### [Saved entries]

══════════════════════════════

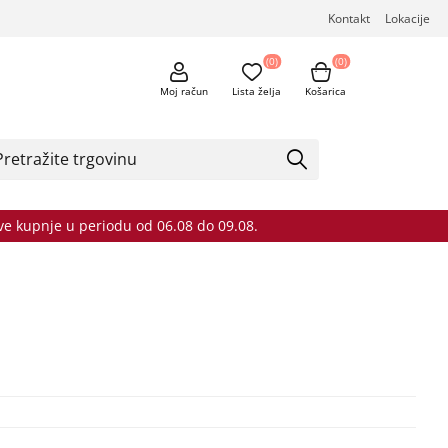
Kontakt
Lokacije
(0)
(0)
Moj račun
Lista želja
Košarica
sve kupnje u periodu od 06.08 do 09.08.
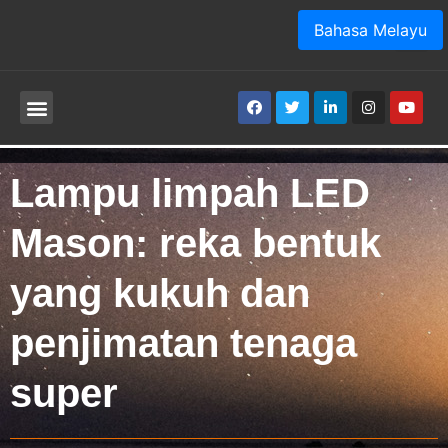
Bahasa Melayu
Lampu limpah LED
Mason: reka bentuk
yang kukuh dan
penjimatan tenaga
super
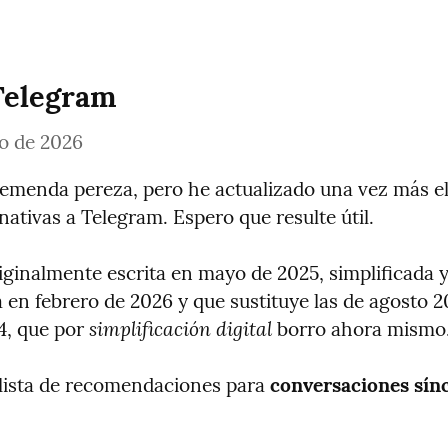
Telegram
ro de 2026
emenda pereza, pero he actualizado una vez más el 
nativas a Telegram. Espero que resulte útil.
iginalmente escrita en mayo de 2025, simplificada y
 en febrero de 2026 y que sustituye las de agosto 20
simplificación digital
, que por 
 borro ahora mismo
 lista de recomendaciones para 
conversaciones sín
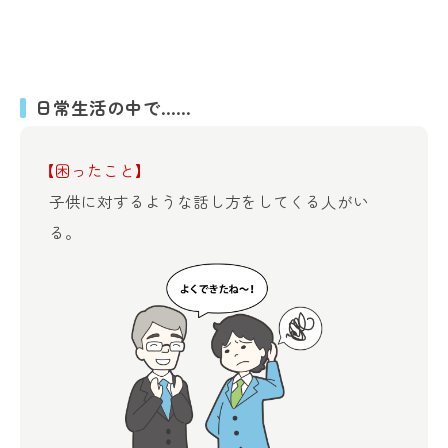
日常生活の中で……
【困ったこと】
子供に対するような話し方をしてくる人がい
る。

══════════════════════════════

### [TASK DESCRIPTION]
One exact copy of the data is required, and it should hold no pictures.

### [ANSWER TO THIS EXERCISE]
Kontakt
Lokacije
(0)
(0)
Moj račun
Lista želja
Košarica
sve kupnje u periodu od 06.08 do 09.08.
Bahasa Melayu
Lampu limpah LED
Mason: reka bentuk
yang kukuh dan
penjimatan tenaga
super
Telegram
ro de 2026
emenda pereza, pero he actualizado una vez más el 
nativas a Telegram. Espero que resulte útil.
iginalmente escrita en mayo de 2025, simplificada y
 en febrero de 2026 y que sustituye las de agosto 20
simplificación digital
, que por 
 borro ahora mismo
 lista de recomendaciones para 
conversaciones sín
日常生活の中で……
【困ったこと】
子供に対するような話し方をしてくる人がい
る。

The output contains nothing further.